Secretary of War Stanton arrived and set up in the adjoining parlor and took statements from witnesses. A man named James Tanner,
who was in the crowd outside, volunteered to take notes in shorthand. Tanner had lost both legs at the Second Battle of Manassas in 1862 but, wanting to go on contributing to the war effort, had taken up stenography. He worked through the night. Later he recalled: “In fifteen minutes I had enough down to hang John Wilkes Booth.”

Mrs. Lincoln, having returned to the bedside, kept wailing, “Is he dead? Oh, is he dead?” She shrieked and fainted after the unconscious Lincoln released a loud exhalation when she was by his face. Stanton shouted, “Take that woman out and do not let her in again!”

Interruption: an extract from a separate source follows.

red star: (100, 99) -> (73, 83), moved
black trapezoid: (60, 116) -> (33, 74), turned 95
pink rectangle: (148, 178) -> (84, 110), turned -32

Leale, who’d seen many gunshot wounds, knew that a man sometimes regained consciousness just before dying. He held the president’s hand. Lincoln never regained consciousness. When it was over, Stanton said, “Now he belongs to the ages.” (Some thought he had said, “to the angels.”)

Mrs. Surratt’s boardinghouse, where the conspirators hatched their plot, is not far away, near the corner of H and Sixth Streets. It’s now a Chinese-Japanese restaurant called Wok and Roll.

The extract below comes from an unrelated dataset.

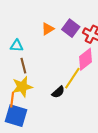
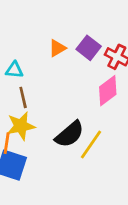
yellow line: (72, 78) -> (91, 144), moved
black semicircle: (58, 92) -> (70, 134), size x1.6

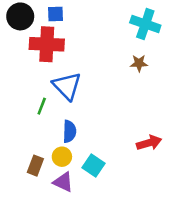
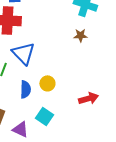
yellow circle: (62, 157) -> (47, 83), moved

Only a few blocks from the House Where Lincoln Died is the Smithsonian National Museum of American History. There you’ll find a plaster cast of Lincoln’s hands made in 1860, after he won his party’s nomination. A caption notes, “Lincoln’s right hand was still swollen from shaking hands with congratulating supporters.” Then there’s one of the museum’s “most treasured icons,” Lincoln’s top hat, worn to the theater the night he was assassinated. Here, too, is the bloodstained sleeve cuff of Laura Keene, star of
Our American Cousin
, who, according to legend, cradled Lincoln’s head after he was shot.